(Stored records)
^^^^^^^^

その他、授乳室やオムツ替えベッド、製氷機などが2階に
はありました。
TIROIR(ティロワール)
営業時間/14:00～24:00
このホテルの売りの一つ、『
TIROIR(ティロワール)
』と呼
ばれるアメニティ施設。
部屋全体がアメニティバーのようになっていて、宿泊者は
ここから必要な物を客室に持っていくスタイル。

^^^^^^^^

*Exercise directions*: Write out all the data again, exactly as it appears.

*Answer section*:
その他、授乳室やオムツ替えベッド、製氷機などが2階に
はありました。
TIROIR(ティロワール)
営業時間/14:00～24:00
このホテルの売りの一つ、『
TIROIR(ティロワール)
』と呼
ばれるアメニティ施設。
部屋全体がアメニティバーのようになっていて、宿泊者は
ここから必要な物を客室に持っていくスタイル。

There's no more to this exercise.